Patil Prakash N, Bagkavos Dimitrios
School of Mathematics and Statistics, The University of Birmingham, Birmingham, B15 2TT, UK.
Biom J. 2012 Jan;54(1):5-19. doi: 10.1002/bimj.201100058. Epub 2011 Dec 14.
An estimator of the hazard rate function from discrete failure time data is obtained by semiparametric smoothing of the (nonsmooth) maximum likelihood estimator, which is achieved by repeated multiplication of a Markov chain transition-type matrix. This matrix is constructed so as to have a given standard discrete parametric hazard rate model, termed the vehicle model, as its stationary hazard rate. As with the discrete density estimation case, the proposed estimator gives improved performance when the vehicle model is a good one and otherwise provides a nonparametric method comparable to the only purely nonparametric smoother discussed in the literature.
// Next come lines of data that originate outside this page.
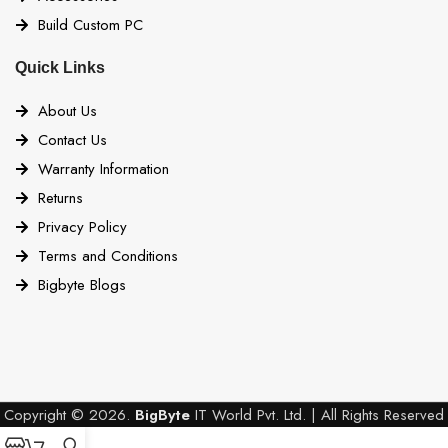
Build Custom PC
Quick Links
About Us
Contact Us
Warranty Information
Returns
Privacy Policy
Terms and Conditions
Bigbyte Blogs
Copyright © 2026.
BigByte
IT World Pvt. Ltd. | All Rights Reserved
The proposed semiparametric smoothing approach is then extended to hazard models with covariates and is illustrated by applications to simulated and real data sets.
通过对(非光滑的)极大似然估计进行半参数平滑,可得到基于离散失效时间数据的风险率函数估计量,这是通过马尔可夫链转移型矩阵的重复乘法来实现的。构建该矩阵是为了使其具有一个给定的标准离散参数风险率模型(称为载体模型)作为其平稳风险率。与离散密度估计情况一样,当载体模型合适时,所提出的估计量性能会得到改善,否则提供一种与文献中讨论的唯一纯非参数平滑器相当的非参数方法。然后,将所提出的半参数平滑方法扩展到具有协变量的风险模型,并通过应用于模拟数据集和真实数据集进行说明。